_Exercise requirements_. Each line from the one holding "Bei der Verlegung solltest du auf eine gute" to the end of the listing below must be given again exactly as it appears.

_Listed entries_.

■ ■ ■ ■

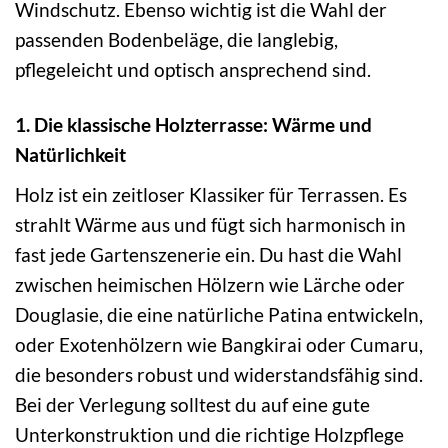
Windschutz. Ebenso wichtig ist die Wahl der
passenden Bodenbeläge, die langlebig,
pflegeleicht und optisch ansprechend sind.
1. Die klassische Holzterrasse: Wärme und
Natürlichkeit
Holz ist ein zeitloser Klassiker für Terrassen. Es
strahlt Wärme aus und fügt sich harmonisch in
fast jede Gartenszenerie ein. Du hast die Wahl
zwischen heimischen Hölzern wie Lärche oder
Douglasie, die eine natürliche Patina entwickeln,
oder Exotenhölzern wie Bangkirai oder Cumaru,
die besonders robust und widerstandsfähig sind.
Bei der Verlegung solltest du auf eine gute
Unterkonstruktion und die richtige Holzpflege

■ ■ ■ ■

_Reply to the exercise_.
Bei der Verlegung solltest du auf eine gute
Unterkonstruktion und die richtige Holzpflege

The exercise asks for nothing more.